La banque américaine prévoit ainsi une lente poursuite de la dévalorisation de l’euro, qui atteindrait la parité de 0,80 USD pour 1 EUR à l’horizon 2017, revenant ainsi globalement à son plus bas historique d’octobre 2000 (la parité avait alors atteint 0,82 USD pour 1 EUR). D’ici-là, Goldman Sachs envisage une parité de 0,95 USD pour 1 EUR à un horizon de 12 mois, et de 0,85 USD pour 1 EUR à la fin de l’année 2016.

Volonté de la BCE

De toutes les notes d’analystes, celle de Goldman Sachs est la plus ambitieuse au sujet de la baisse de la monnaie unique.

La baisse envisagée semble néanmoins plausible alors que la BCE injecte désormais régulièrement 60 milliards d’euros par mois dans l’économie européenne via les marchés financiers, et ce jusqu’en septembre 2016. Ce plan de relance se traduit volontairement par une quantité plus élevée de monnaie en zone euro pour une économie réelle globalement « identique ». En conséquence, il est a priori logique que l’euro poursuive sa dévalorisation face aux autres monnaies, et notamment face au dollar alors que la politique monétaire de la Fed est totalement inversée par rapport à celle de la BCE (les investisseurs attendent ce soir des précisions sur une éventuelle remontée des taux directeurs aux Etats-Unis, qui devrait se faire au cours de l’année 2015).

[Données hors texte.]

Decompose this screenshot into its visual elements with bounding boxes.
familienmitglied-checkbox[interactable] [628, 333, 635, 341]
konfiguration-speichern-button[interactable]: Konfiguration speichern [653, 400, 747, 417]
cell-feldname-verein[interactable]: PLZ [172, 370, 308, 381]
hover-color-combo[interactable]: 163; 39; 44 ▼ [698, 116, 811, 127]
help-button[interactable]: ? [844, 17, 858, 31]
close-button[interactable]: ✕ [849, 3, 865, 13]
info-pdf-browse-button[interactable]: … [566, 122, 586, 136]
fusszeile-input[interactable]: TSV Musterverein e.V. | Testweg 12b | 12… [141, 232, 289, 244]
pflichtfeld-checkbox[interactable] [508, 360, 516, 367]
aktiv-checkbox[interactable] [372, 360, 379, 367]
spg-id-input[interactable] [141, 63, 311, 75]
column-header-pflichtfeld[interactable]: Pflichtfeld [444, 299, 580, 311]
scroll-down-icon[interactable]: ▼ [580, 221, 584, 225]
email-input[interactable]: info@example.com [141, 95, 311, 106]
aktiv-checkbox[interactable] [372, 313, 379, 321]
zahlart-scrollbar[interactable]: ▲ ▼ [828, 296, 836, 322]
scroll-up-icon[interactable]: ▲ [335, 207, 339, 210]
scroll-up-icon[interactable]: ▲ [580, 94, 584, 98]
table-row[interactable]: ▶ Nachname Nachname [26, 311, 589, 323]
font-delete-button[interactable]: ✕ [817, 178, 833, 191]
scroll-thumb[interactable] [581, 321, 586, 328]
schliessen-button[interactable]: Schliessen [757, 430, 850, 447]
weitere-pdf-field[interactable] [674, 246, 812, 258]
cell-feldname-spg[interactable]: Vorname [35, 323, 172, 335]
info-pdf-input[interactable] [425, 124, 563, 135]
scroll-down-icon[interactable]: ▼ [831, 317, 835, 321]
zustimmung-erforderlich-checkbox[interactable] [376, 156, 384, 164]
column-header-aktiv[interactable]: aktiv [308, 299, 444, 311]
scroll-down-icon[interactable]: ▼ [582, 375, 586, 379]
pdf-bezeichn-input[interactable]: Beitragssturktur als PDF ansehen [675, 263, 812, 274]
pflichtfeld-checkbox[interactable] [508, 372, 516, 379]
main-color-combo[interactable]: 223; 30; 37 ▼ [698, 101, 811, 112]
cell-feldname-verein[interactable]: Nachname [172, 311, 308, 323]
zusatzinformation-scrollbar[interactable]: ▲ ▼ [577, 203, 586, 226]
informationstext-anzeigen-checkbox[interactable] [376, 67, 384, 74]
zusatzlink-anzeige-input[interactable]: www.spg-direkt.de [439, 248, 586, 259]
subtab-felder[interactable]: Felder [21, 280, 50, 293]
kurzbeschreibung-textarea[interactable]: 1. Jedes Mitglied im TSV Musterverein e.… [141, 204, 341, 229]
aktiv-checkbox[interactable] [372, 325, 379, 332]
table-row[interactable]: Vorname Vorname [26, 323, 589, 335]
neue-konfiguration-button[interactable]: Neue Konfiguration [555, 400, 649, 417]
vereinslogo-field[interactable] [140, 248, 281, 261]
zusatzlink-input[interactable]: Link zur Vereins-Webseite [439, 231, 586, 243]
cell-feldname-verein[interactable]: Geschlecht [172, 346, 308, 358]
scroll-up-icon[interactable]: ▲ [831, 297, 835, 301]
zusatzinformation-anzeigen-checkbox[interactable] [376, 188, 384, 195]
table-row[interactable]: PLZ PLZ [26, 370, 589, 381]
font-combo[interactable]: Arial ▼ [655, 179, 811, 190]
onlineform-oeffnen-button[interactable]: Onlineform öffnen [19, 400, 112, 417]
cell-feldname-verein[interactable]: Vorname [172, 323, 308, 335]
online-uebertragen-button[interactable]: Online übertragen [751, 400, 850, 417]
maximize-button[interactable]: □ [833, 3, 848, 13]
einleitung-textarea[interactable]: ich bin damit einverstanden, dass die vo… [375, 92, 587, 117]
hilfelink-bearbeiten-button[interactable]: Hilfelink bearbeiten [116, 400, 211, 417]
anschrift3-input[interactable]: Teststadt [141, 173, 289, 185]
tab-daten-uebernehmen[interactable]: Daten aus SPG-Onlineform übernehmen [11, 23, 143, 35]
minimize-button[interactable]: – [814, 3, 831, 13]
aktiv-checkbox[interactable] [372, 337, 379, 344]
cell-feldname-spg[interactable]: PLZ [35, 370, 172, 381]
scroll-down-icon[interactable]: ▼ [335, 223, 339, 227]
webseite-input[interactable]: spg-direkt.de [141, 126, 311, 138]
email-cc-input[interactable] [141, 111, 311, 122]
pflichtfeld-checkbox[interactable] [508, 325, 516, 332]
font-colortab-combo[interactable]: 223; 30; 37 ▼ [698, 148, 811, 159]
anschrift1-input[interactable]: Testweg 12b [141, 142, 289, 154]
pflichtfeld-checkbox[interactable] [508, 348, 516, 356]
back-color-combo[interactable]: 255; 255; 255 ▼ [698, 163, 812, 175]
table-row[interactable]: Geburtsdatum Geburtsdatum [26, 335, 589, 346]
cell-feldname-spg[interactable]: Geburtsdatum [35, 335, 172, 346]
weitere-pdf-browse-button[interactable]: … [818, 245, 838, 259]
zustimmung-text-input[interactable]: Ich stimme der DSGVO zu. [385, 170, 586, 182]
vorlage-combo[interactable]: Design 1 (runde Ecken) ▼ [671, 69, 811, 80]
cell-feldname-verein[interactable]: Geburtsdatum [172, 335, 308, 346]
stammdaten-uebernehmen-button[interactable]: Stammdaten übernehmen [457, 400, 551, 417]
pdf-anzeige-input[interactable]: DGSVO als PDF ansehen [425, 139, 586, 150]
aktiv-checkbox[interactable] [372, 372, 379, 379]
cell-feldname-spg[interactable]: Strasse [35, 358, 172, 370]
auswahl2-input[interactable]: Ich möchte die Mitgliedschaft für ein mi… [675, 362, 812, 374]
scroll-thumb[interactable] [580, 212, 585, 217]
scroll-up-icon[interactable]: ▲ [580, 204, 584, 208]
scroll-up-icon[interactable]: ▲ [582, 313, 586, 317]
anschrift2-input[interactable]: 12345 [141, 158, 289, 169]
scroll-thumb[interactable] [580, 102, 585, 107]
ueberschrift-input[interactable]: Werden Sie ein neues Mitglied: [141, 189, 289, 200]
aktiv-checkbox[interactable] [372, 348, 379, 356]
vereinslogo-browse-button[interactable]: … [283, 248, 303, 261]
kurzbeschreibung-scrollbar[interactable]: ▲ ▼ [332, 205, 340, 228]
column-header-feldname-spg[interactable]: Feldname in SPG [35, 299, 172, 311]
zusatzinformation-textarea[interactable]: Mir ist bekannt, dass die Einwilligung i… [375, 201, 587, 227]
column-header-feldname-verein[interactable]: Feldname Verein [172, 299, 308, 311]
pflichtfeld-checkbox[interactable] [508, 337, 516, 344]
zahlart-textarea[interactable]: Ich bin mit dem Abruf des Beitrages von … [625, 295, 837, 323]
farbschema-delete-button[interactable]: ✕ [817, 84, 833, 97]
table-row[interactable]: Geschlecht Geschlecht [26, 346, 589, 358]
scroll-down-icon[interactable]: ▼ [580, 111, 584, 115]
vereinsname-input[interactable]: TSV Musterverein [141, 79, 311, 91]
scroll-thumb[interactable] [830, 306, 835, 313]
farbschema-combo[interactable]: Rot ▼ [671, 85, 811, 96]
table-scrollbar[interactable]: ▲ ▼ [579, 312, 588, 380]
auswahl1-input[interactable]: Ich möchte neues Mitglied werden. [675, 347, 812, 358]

Quoi qu’il en soit, une telle évolution des changes aurait à la fois des aspects positifs et négatifs : positifs tout d’abord pour doper les exportations européennes, et donc améliorer les résultats des entreprises concernées qui pourront, à terme, davantage investir et embaucher. Négatifs, en revanche, pour l’impact sur le prix des produits importés, ce qui pourrait réduire marginalement la consommation des ménages.